» Data provided:
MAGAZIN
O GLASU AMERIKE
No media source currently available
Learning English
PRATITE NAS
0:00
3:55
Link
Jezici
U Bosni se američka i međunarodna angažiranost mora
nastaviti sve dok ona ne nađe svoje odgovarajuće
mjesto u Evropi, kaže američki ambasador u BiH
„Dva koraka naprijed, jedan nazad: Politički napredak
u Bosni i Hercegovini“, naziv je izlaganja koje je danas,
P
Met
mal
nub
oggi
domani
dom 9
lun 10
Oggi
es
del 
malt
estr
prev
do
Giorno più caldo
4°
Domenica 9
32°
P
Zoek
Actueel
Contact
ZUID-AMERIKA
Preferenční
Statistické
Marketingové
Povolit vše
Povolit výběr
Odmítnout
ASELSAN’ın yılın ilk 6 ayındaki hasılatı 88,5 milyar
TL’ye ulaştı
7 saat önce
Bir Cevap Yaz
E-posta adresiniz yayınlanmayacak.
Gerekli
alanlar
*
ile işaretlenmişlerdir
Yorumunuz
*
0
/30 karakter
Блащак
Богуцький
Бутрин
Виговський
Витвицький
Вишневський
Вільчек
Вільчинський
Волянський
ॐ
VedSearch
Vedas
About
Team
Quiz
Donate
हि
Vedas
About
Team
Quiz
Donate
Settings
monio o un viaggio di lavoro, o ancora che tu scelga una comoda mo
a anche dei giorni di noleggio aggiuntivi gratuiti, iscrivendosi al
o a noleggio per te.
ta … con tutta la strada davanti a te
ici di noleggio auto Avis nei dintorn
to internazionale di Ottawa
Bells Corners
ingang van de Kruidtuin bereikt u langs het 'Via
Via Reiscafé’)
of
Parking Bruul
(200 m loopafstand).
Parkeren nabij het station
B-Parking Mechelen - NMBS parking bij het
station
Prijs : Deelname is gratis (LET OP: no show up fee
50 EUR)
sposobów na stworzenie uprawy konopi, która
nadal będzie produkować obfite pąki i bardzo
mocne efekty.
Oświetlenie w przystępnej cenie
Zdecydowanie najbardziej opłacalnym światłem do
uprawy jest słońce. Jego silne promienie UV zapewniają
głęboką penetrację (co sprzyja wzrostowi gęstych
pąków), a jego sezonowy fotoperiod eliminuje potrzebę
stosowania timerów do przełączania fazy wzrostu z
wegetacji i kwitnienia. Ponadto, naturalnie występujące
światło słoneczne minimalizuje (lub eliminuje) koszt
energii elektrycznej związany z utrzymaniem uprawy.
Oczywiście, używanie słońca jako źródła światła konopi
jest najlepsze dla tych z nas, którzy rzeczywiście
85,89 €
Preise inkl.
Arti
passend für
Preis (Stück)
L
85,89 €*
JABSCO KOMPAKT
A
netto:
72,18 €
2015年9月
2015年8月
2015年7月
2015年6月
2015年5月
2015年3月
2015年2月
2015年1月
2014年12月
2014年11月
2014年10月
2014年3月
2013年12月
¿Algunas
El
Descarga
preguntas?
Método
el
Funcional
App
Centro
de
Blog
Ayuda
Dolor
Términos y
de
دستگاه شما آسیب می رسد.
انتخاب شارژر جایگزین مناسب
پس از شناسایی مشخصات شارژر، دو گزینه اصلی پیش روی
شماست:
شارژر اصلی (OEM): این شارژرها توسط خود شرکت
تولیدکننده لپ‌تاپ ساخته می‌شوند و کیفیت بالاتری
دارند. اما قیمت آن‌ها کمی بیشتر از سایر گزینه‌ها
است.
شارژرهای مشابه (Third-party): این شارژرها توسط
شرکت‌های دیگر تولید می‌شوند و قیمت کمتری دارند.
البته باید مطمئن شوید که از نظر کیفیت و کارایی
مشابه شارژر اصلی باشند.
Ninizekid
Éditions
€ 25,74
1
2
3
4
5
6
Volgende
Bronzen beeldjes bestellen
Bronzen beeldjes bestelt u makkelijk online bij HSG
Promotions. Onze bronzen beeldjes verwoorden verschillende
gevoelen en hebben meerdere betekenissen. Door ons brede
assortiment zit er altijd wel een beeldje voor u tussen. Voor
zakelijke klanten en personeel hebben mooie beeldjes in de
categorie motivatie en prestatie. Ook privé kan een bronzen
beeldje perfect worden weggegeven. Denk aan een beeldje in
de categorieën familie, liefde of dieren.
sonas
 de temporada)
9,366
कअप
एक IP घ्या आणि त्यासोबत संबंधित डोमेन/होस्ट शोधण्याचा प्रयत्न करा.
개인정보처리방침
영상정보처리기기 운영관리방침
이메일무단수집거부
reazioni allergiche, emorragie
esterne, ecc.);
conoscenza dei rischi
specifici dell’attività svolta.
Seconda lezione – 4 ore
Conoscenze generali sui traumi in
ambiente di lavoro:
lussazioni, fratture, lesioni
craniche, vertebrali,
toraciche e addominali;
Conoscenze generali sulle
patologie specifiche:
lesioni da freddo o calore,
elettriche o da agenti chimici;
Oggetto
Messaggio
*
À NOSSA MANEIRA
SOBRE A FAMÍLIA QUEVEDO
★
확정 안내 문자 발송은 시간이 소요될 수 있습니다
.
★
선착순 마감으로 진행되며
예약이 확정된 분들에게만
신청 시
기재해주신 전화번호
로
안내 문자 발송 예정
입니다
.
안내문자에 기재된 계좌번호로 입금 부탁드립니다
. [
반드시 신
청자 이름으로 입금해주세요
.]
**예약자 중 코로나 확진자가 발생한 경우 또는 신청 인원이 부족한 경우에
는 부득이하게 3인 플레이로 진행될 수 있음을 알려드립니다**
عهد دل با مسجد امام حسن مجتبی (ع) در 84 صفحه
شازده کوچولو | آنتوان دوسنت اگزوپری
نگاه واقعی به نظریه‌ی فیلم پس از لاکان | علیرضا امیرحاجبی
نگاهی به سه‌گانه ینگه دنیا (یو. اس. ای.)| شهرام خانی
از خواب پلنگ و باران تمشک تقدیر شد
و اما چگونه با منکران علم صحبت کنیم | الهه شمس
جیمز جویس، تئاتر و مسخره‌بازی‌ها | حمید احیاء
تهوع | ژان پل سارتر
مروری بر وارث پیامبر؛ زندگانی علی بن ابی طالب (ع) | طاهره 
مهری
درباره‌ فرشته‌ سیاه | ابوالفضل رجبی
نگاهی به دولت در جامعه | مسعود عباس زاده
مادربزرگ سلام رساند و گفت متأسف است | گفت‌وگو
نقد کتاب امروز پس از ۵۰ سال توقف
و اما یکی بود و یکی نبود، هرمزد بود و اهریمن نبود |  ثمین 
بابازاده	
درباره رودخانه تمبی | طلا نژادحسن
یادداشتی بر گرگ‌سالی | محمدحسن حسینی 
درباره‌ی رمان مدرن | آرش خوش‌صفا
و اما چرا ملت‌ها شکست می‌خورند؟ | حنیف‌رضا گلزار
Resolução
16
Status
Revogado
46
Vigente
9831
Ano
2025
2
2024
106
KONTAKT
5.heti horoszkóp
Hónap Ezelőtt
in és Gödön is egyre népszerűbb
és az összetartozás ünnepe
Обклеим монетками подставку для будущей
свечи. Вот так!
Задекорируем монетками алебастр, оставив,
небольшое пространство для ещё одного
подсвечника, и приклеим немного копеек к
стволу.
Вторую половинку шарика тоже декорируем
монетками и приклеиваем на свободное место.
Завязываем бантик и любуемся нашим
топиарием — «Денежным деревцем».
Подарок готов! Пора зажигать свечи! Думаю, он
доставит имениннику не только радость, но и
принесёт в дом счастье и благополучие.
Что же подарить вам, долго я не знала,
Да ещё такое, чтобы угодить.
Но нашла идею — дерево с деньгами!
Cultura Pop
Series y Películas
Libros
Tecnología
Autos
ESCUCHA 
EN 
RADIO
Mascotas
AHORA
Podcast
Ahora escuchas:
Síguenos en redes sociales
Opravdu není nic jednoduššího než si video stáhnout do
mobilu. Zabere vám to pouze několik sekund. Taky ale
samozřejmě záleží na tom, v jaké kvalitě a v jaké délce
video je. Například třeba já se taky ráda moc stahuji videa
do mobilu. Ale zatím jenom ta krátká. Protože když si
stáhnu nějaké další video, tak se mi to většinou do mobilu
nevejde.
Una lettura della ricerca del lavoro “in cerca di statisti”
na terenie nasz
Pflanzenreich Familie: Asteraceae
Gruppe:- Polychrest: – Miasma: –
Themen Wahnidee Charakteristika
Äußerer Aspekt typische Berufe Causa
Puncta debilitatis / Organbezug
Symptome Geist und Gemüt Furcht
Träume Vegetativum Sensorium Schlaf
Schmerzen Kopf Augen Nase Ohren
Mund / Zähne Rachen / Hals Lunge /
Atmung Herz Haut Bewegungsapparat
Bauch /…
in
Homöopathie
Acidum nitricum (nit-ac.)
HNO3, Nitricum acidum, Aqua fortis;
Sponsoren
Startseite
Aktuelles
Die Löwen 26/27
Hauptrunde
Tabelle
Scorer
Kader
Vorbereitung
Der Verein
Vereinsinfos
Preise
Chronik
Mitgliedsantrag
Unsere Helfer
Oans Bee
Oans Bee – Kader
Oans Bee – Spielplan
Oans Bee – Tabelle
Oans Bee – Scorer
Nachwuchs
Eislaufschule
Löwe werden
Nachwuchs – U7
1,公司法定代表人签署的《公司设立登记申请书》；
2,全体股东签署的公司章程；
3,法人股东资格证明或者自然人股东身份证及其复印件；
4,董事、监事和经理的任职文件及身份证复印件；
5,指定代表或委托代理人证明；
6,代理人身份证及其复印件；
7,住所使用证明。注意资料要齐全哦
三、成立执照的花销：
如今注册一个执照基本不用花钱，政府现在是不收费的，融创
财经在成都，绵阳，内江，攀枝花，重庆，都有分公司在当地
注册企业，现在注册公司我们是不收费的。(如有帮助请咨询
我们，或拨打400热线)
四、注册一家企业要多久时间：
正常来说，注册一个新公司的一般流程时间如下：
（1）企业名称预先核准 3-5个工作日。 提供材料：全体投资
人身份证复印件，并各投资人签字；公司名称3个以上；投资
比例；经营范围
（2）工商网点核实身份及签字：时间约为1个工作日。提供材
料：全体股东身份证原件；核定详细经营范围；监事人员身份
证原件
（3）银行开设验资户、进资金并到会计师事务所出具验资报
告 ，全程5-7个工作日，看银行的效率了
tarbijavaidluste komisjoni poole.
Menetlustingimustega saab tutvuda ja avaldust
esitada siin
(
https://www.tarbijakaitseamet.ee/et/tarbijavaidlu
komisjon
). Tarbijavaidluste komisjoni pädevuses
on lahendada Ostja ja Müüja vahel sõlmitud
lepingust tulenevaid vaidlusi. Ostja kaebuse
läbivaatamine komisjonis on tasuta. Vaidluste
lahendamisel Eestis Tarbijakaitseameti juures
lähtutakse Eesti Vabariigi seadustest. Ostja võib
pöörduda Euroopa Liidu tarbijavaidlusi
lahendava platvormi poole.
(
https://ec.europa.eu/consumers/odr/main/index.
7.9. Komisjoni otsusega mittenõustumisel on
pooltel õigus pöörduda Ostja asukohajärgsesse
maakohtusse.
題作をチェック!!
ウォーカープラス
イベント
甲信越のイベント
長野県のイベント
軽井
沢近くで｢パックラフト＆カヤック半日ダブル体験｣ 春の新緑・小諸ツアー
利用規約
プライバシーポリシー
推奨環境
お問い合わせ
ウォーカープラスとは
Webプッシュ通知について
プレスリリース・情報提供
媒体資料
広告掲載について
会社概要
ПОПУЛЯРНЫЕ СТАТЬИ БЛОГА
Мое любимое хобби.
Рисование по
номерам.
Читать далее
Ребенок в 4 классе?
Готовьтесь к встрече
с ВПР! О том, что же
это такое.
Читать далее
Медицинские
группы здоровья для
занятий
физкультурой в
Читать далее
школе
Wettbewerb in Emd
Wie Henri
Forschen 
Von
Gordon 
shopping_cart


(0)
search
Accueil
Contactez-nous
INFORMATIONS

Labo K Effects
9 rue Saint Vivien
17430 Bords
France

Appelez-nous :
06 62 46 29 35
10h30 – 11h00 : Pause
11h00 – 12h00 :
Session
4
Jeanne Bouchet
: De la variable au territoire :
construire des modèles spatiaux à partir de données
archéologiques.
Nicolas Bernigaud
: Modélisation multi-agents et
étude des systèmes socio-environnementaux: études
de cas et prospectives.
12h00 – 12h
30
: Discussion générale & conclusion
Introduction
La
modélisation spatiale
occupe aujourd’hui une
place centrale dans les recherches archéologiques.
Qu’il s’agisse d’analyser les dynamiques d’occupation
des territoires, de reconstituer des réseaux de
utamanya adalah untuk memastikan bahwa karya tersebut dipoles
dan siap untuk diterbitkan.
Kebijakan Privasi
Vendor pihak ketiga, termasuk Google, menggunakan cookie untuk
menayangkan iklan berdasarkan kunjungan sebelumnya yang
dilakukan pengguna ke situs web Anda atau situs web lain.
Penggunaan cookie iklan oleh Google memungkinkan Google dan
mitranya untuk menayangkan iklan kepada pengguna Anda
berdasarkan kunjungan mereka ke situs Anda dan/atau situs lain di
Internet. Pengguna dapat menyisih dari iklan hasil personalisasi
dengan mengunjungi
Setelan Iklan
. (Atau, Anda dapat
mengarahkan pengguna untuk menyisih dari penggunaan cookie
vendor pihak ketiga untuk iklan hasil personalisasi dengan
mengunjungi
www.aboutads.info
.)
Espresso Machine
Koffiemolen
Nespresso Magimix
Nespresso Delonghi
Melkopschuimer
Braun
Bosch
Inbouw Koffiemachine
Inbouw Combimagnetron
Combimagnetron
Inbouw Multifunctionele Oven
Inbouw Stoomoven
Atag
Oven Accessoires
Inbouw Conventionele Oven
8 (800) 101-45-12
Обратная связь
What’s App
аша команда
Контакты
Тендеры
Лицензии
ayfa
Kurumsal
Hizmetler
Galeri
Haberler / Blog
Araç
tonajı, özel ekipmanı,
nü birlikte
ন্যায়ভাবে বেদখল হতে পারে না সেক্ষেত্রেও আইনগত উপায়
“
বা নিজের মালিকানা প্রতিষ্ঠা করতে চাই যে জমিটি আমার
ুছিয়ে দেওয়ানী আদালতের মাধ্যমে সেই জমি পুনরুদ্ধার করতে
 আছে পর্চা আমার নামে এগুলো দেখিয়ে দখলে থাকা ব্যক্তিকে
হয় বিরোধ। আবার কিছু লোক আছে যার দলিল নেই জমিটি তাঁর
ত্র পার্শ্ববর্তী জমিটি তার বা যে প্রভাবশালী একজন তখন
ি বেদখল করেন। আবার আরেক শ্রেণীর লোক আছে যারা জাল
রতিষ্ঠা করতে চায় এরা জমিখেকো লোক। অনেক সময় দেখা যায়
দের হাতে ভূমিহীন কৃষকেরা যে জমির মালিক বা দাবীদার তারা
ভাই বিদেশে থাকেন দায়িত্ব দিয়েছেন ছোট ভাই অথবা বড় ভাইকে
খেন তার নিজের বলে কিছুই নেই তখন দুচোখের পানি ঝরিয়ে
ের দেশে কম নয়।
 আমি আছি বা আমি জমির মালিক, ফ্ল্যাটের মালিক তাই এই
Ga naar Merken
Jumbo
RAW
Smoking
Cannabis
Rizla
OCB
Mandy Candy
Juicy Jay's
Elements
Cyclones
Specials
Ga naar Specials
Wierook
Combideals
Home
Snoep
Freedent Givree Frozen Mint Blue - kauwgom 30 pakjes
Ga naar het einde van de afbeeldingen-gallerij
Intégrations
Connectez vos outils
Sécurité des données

» What you should do:
Please give back exactly the lines of the listing above that run from the one containing "6,代理人身份证及其复印件；" through the one containing "告 ，全程5-7个工作日，看银行的效率了", and only those.

» Solution to this exercise:
6,代理人身份证及其复印件；
7,住所使用证明。注意资料要齐全哦
三、成立执照的花销：
如今注册一个执照基本不用花钱，政府现在是不收费的，融创
财经在成都，绵阳，内江，攀枝花，重庆，都有分公司在当地
注册企业，现在注册公司我们是不收费的。(如有帮助请咨询
我们，或拨打400热线)
四、注册一家企业要多久时间：
正常来说，注册一个新公司的一般流程时间如下：
（1）企业名称预先核准 3-5个工作日。 提供材料：全体投资
人身份证复印件，并各投资人签字；公司名称3个以上；投资
比例；经营范围
（2）工商网点核实身份及签字：时间约为1个工作日。提供材
料：全体股东身份证原件；核定详细经营范围；监事人员身份
证原件
（3）银行开设验资户、进资金并到会计师事务所出具验资报
告 ，全程5-7个工作日，看银行的效率了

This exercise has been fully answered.